### EXERCISE AIM
Please transcribe, word for word, the line containing "谢锋：中美只有对话合作的责任，" and every line after it through the end of the records below, and nothing else.

### DATA SECTION
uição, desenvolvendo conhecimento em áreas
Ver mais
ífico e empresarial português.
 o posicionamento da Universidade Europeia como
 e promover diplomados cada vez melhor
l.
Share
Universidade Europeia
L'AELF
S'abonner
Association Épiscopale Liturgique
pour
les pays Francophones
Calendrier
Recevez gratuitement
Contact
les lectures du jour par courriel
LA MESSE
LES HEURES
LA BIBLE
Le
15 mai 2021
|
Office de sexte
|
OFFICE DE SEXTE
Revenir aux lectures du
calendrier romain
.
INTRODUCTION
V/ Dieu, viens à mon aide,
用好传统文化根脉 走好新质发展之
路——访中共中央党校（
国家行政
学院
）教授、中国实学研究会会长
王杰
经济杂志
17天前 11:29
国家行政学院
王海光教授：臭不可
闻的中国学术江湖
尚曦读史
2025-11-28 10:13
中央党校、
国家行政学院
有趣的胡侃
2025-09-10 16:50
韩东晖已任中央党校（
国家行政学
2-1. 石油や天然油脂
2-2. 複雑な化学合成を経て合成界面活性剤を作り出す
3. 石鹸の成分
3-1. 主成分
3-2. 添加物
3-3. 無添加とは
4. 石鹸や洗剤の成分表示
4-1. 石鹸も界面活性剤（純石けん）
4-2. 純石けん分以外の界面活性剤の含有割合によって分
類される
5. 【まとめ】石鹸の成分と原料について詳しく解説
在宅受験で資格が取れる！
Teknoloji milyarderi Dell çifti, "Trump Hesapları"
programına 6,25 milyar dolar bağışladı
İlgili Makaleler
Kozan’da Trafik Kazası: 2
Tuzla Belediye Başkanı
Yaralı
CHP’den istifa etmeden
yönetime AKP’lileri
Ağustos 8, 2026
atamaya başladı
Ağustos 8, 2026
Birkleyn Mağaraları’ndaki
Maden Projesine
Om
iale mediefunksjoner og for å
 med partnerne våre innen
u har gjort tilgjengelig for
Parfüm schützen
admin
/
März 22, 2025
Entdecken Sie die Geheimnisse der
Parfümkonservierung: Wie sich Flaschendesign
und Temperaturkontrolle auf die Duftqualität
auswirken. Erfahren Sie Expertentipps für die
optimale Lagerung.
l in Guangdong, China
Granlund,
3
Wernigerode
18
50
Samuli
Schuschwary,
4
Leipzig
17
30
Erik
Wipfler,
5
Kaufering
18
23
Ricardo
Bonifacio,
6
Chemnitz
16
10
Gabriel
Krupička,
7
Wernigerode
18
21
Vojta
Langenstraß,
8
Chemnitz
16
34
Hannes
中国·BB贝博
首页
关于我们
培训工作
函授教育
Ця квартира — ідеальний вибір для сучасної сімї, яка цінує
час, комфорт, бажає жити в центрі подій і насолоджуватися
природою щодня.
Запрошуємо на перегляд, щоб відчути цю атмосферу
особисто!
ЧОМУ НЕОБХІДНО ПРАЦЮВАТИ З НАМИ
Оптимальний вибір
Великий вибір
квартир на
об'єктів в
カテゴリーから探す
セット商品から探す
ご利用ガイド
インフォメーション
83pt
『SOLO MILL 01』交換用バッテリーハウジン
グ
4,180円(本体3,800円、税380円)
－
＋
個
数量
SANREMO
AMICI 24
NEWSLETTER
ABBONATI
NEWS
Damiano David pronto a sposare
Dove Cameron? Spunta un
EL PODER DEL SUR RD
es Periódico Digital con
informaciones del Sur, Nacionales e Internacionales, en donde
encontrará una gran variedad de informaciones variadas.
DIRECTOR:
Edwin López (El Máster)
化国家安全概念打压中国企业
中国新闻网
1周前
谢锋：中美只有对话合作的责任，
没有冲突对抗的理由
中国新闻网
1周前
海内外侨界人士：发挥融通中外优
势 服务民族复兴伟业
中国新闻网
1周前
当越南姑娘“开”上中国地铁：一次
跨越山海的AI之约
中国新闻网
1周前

### ANSWER TO THIS TASK
谢锋：中美只有对话合作的责任，
没有冲突对抗的理由
中国新闻网
1周前
海内外侨界人士：发挥融通中外优
势 服务民族复兴伟业
中国新闻网
1周前
当越南姑娘“开”上中国地铁：一次
跨越山海的AI之约
中国新闻网
1周前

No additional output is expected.